「もし何かあったら、うちの会社の弁護士にお願いするつもりだから。敏腕弁護士だから、安心して任せてくれていい。あと、さっきちょっと調べたんだけど、その広瀬って人の会社、うちと取引がある会社だった。だから、もしリラに危害を加えるようなら、取引を切ることだって考えてる。」
あまりの予想外の事に、玲の話についていけていない自分が居たが、わたしはとりあえず安心していいんだと思えた。
「玲、、、わたしなんかの為に、ありがとう、、、」
「何言ってるんだよ。俺はリラの味方で、守るって約束しただろ?もしもの時がきたら、全力でリラを守るから。」
「でも、、、どうして?どうしてそこまでしてくれるの、、、?」
わたしがそう訊くと、玲は「んー」と言いながら照れくさそうに「リラのことが、放っておけないから、かな。」と答えた。

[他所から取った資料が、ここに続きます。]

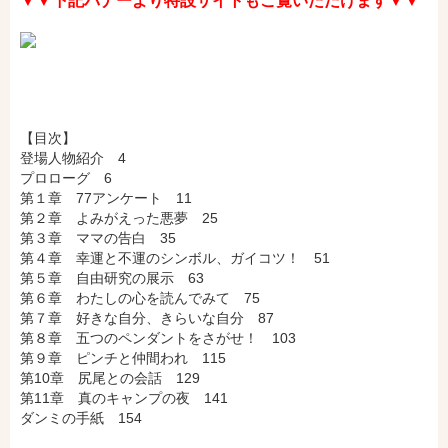
▼▼下記バナーより特設サイトもご覧いただけます▼▼
hontoで購入
ヨドバシ.comで購入
【目次】
登場人物紹介 4
プロローグ 6
第１章 77アンケート 11
第２章 よみがえった悪夢 25
第３章 ママの告白 35
第４章 幸運と不運のシンボル、ガイコツ！ 51
第５章 自由研究の展示 63
第６章 わたしの心を読んでみて 75
第７章 好きな自分、きらいな自分 87
第８章 五つのペンダントをさがせ！ 103
第９章 ピンチと仲間われ 115
第10章 尻尾との会話 129
第11章 真のキャンプの夜 141
ダンミの手紙 154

「多分、、、俺、リラのことが好きなんだよ。いや、多分じゃないな。好きなんだ、リラのことが。」
玲の言葉を聞き、わたしは言葉が出てこなかった。
玲が、わたしを好き?
こんなわたしを、、、好きになってくれたの?
「玲、、、でも、わたしは、、、」
「また穢れてる、とか言うなよ?リラは穢れてなんかいない。リラは心が澄んだ綺麗な女性だ。」
玲にそう言われ、わたしが涙を流すと、玲は優しく微笑み、親指でわたしの涙を拭った。
「わたしも、、、ずっと玲のことばっかり、考えてた。玲に会いたくて、玲に助けて欲しいって思ってた、、、」
「うん。」
「わたしも、、、玲が好き。そばに居たい。」
わたしがそう言うと、玲はわたしの頬に手を触れ「いいよ、そばに居て。俺も、リラのそばに居たい。居て欲しい。」と言った。
そして、わたしたちは見つめ合うと、玲はゆっくりと顔を寄せ、そっとわたしの唇に唇を重ねた。
それは今まで経験してきた広瀬さんとのキスとは全くの別物で、心が温かくなるのを感じ、まるで今まで冷え切っていた全身に血が巡り出すような感覚だった。